Hi,
I have a time series dataset consisting 72 input values and 72 output values for each entry and I’m trying to train a seq2seq Encoder Decoder network that forecasts the output using the input. Here’s what I have so far.
model;
import torch
import torch.nn as nn
import torch.nn.functional as F
class EncoderRNN(nn.Module):
def __init__(self, input_size, hidden_size, n_layers, dropout=0.1):
super(EncoderRNN, self).__init__()
self.hidden_size = hidden_size
self.num_layers = n_layers
self.gru = nn.GRU(input_size=input_size, hidden_size=hidden_size,
num_layers=n_layers, dropout=dropout)
def forward(self, input):
self.gru.flatten_parameters()
hidden = torch.zeros(self.num_layers, 1, self.hidden_size).cuda()
_, hidden = self.gru(input.unsqueeze(1), hidden)
return hidden
class DecoderRNN(nn.Module):
def __init__(self, output_size, hidden_size, n_layers, dropout=0.1):
super(DecoderRNN, self).__init__()
self.gru = nn.GRU(input_size=output_size, hidden_size=hidden_size,
num_layers=n_layers, dropout=dropout)
self.out = nn.Linear(hidden_size, output_size)
def forward(self, input, hidden):
self.gru.flatten_parameters()
output = input.unsqueeze(1).unsqueeze(1)
output, hidden = self.gru(output, hidden)
output = self.out(output)
output = output.squeeze()
return output, hidden
class Seq2Seq(nn.Module):
def __init__(self, hidden=256, n_layers=2, dropout=0.1):
super().__init__()
self.encoder = EncoderRNN(72, hidden, n_layers, dropout)
self.decoder = DecoderRNN(1, hidden, n_layers, dropout)
def forward(self, src):
outputs = torch.zeros(src.shape[0], src.shape[1]).cuda()
hidden = self.encoder(src)
input = src[:,-1]
output, hidden = self.decoder(input, hidden)
outputs[:,0] = output
for t in range(1,src.shape[1]):
input = src[:,t]
output, hidden = self.decoder(input, hidden)
outputs[:,t] = output
return outputs
simplified training code;
import torch.optim as optim
import torch.utils.data as loader
import data as datapy
trainloader = ...
testloader = ...
model = Seq2Seq(hidden=144, n_layers=2, dropout=0.1)
model.cuda()
mse = torch.nn.MSELoss(reduction='mean').cuda()
optimizer = optim.SGD(model.parameters(), lr=0.001)
num_epochs = 5
for epoch in range(1,num_epochs+1):
model.train()
for i, data in enumerate(trainloader, 1):
input = data[:,:72].cuda()
target = data[:,72:].cuda()
model.zero_grad()
outputs = model(input, target)
loss = mse(outputs, target.float())
loss.backward()
torch.nn.utils.clip_grad_value_(model.parameters(), 0.03)
optimizer.step()
model.eval()
with torch.no_grad():
for i, data in enumerate(testloader, 1):
input = data[:,:72].cuda()
target = data[:,72:].cuda()
outputs = model(input, target)
loss = mse(outputs, target)
Starting from first epoch the network gets stucked at some point and changing lr doesn’t seem to be solving the issue. My dataset consists of only a sensor’s measurements which are always non-zero. My data loader basically normalizes it by dividing each measurement by the maximum_value/2. Any data tensor dataloader gives has the shape of [batch_size, 144]
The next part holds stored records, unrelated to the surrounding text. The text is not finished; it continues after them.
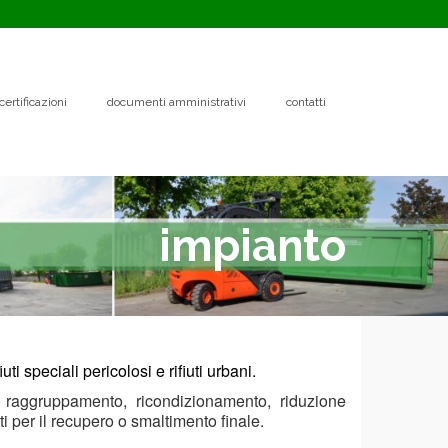
certificazioni
documenti amministrativi
contatti
impianto
ti speciali pericolosi e rifiuti urbani.
a, raggruppamento, ricondizionamento, riduzione
i per il recupero o smaltimento finale.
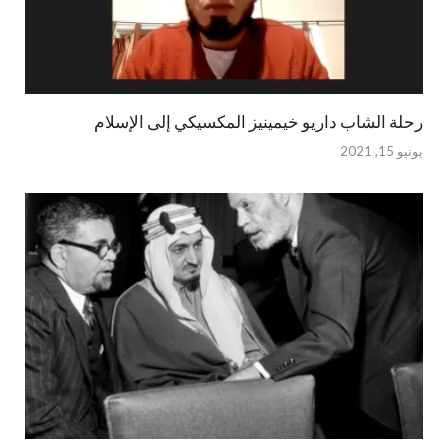
رحلة الشاب داريو خيمينيز المكسيكي إلى الإسلام
يونيو 15, 2021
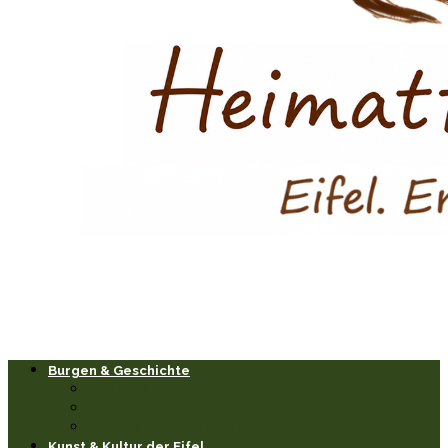
Burgen & Geschichte
Burgen & Schlösser
Historische Orte & Bauwerke
Sagen & Legenden
Kunst & Kultur der Eifel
, 144 meaning 144 hours of data, I split them by 72 and 72 on train and test runs.
Here’re some plots showing two separate single forward passes for entries from both training and test sets.
Train; blue: actual data, green: forecasts
Test;
Outputs are not exactly same but they are a straight line all the time.
I’m open to any suggestions regarding the network and/or the training process.